### Task prompt
Every entry should be given again exactly, with nothing dropped.
--- Input data Enclosed Below ---
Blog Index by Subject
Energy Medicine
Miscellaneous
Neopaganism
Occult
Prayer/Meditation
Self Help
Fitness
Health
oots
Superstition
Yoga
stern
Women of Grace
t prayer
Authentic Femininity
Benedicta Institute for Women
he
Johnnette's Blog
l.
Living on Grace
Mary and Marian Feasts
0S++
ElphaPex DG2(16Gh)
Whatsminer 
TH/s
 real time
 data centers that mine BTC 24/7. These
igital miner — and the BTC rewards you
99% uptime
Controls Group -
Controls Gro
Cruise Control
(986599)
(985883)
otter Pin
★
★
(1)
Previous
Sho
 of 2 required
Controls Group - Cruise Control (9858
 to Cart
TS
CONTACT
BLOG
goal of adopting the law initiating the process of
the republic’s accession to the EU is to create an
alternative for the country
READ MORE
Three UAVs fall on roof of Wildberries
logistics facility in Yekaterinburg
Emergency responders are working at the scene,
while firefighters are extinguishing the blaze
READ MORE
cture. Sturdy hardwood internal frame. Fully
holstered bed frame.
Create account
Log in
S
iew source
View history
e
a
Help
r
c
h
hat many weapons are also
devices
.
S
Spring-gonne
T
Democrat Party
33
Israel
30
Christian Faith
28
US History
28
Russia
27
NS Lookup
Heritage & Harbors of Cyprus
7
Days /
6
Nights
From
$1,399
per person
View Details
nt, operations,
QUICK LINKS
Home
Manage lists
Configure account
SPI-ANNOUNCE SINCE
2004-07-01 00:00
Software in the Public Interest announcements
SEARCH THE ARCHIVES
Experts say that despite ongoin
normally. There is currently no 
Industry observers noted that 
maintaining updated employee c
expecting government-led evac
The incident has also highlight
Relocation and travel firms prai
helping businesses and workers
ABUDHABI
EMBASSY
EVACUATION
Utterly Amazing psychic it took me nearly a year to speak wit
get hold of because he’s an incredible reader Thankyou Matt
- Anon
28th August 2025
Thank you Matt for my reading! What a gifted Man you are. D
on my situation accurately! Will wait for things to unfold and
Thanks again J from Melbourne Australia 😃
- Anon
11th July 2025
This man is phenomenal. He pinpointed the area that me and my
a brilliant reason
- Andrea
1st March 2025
--- End of Enclosed Input data ---
### Exercise result
Blog Index by Subject
Energy Medicine
Miscellaneous
Neopaganism
Occult
Prayer/Meditation
Self Help
Fitness
Health
oots
Superstition
Yoga
stern
Women of Grace
t prayer
Authentic Femininity
Benedicta Institute for Women
he
Johnnette's Blog
l.
Living on Grace
Mary and Marian Feasts
0S++
ElphaPex DG2(16Gh)
Whatsminer 
TH/s
 real time
 data centers that mine BTC 24/7. These
igital miner — and the BTC rewards you
99% uptime
Controls Group -
Controls Gro
Cruise Control
(986599)
(985883)
otter Pin
★
★
(1)
Previous
Sho
 of 2 required
Controls Group - Cruise Control (9858
 to Cart
TS
CONTACT
BLOG
goal of adopting the law initiating the process of
the republic’s accession to the EU is to create an
alternative for the country
READ MORE
Three UAVs fall on roof of Wildberries
logistics facility in Yekaterinburg
Emergency responders are working at the scene,
while firefighters are extinguishing the blaze
READ MORE
cture. Sturdy hardwood internal frame. Fully
holstered bed frame.
Create account
Log in
S
iew source
View history
e
a
Help
r
c
h
hat many weapons are also
devices
.
S
Spring-gonne
T
Democrat Party
33
Israel
30
Christian Faith
28
US History
28
Russia
27
NS Lookup
Heritage & Harbors of Cyprus
7
Days /
6
Nights
From
$1,399
per person
View Details
nt, operations,
QUICK LINKS
Home
Manage lists
Configure account
SPI-ANNOUNCE SINCE
2004-07-01 00:00
Software in the Public Interest announcements
SEARCH THE ARCHIVES
Experts say that despite ongoin
normally. There is currently no 
Industry observers noted that 
maintaining updated employee c
expecting government-led evac
The incident has also highlight
Relocation and travel firms prai
helping businesses and workers
ABUDHABI
EMBASSY
EVACUATION
Utterly Amazing psychic it took me nearly a year to speak wit
get hold of because he’s an incredible reader Thankyou Matt
- Anon
28th August 2025
Thank you Matt for my reading! What a gifted Man you are. D
on my situation accurately! Will wait for things to unfold and
Thanks again J from Melbourne Australia 😃
- Anon
11th July 2025
This man is phenomenal. He pinpointed the area that me and my
a brilliant reason
- Andrea
1st March 2025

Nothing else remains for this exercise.